28
—Ven aquí —dijo Aurora—. ¿No ves que te has abrochado mal la camisa?
Durante semanas, Aurora se volcó por completo en Hugo. El duelo por la muerte de su madre era un paso obligado, pero no iba a consentir que se viniera abajo por completo, como sucedió cuando murió Berta.
Cada día, siguiendo el mismo ritual, le despertaba, le afeitaba, elegía su ropa, le peinaba, jugaba con él a las damas, leía párrafo a párrafo sus libros favoritos o encendía sus puros e inspiraba el humo que le llenaba la boca de su sabor.
Fueron unas semanas en las que Aurora apenas frecuentó la calle, y en su cabeza no cabía más hombre que su hermano. En cambio, en otro punto de Veracruz, Pablo Aliaga no dejaba de pensar en ella, de dar vueltas a sus piernas. A esa cintura que podría abarcar entre sus manos. A la boca que estaba por besar desde el principio.
—Tú lo que necesitas es una mujer —insistía Morayta, constatando cuánto le costaba conciliar el sueño al joven.
—La necesito a ella —admitía él.
—¡Qué obsesión te ha entrado con Aurora! Guapa es, un rato.
—No me ha entrado, Miguel. Venía con ella. Así me conociste tú.
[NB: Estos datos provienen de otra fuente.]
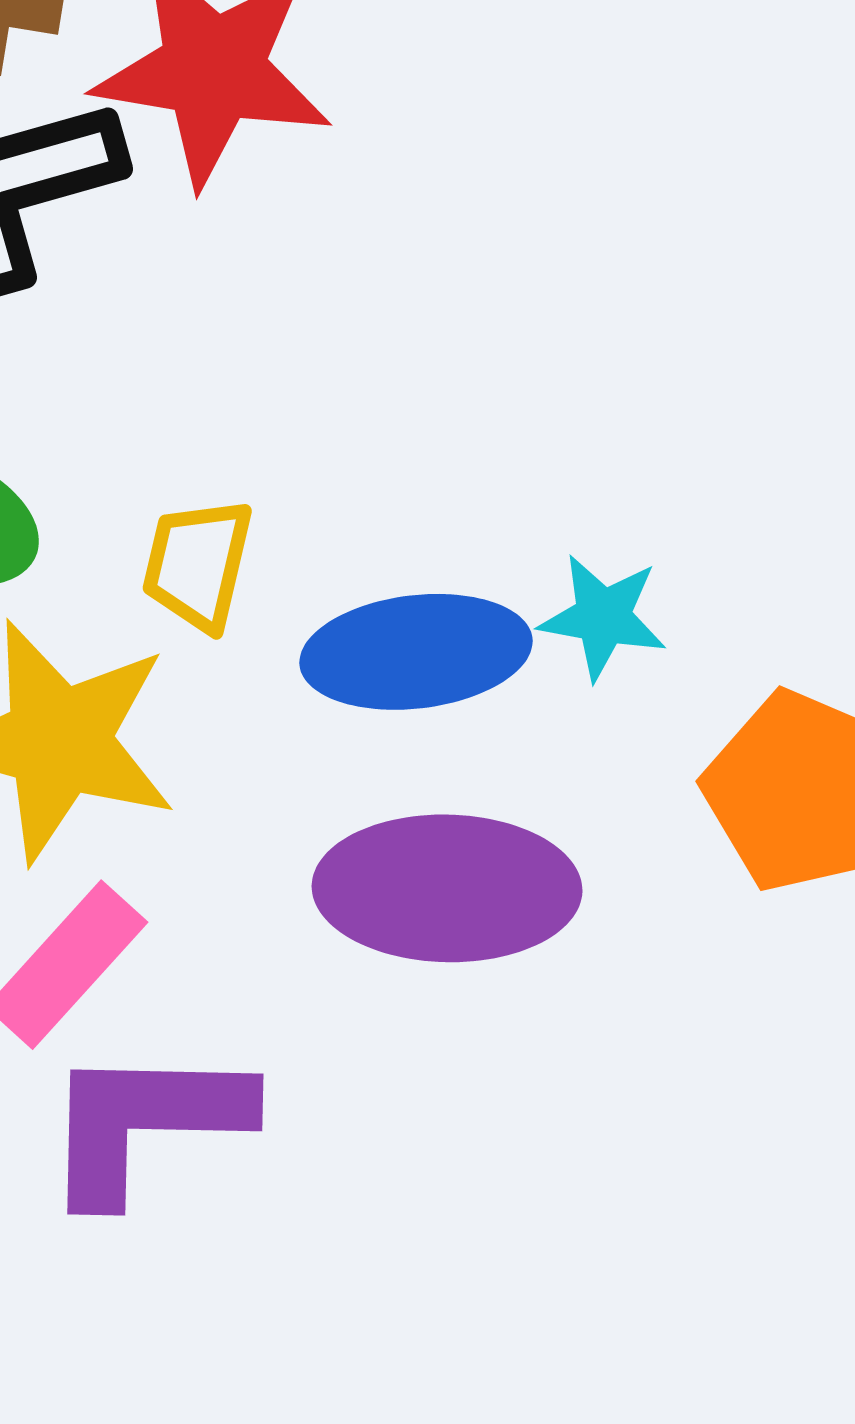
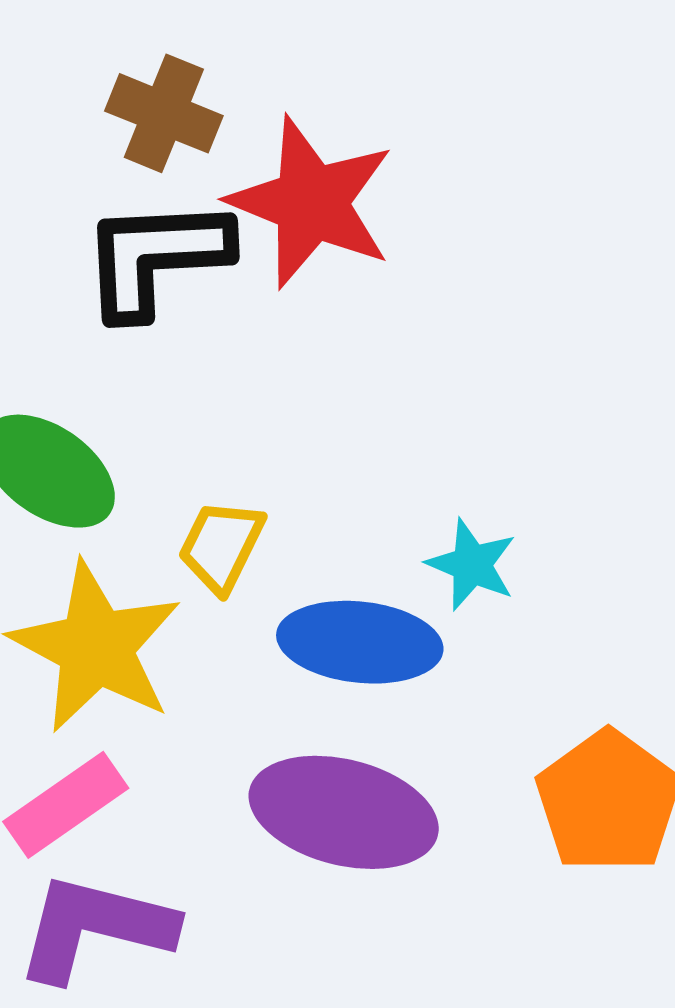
cyan star: (603, 617) -> (472, 565), moved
—Cierto, pero mientras tanto hiciste de las tuyas. ¿Acaso ando yo detrás de alguna falda? Pues eso. En el amor hay que guardar ausencias.
—¡¿Se quieren callar?! Ya están dándole a la mojada los mismos de siempre, joder —protestaban sistemáticamente en las literas vecinas.
—Muchacho, yo espero a mi mujer y mientras tanto me la anudo al gaznate —susurraba Morayta—. Pero tú has corrido tus fiestas y ni te has acordado de la susodicha. Sí, venga a mirar fotos y fotos, pero a la hora de la verdad la metías donde podías.
—Como todos, no te digo —contestó el joven, mientras se daba la vuelta entre las sábanas.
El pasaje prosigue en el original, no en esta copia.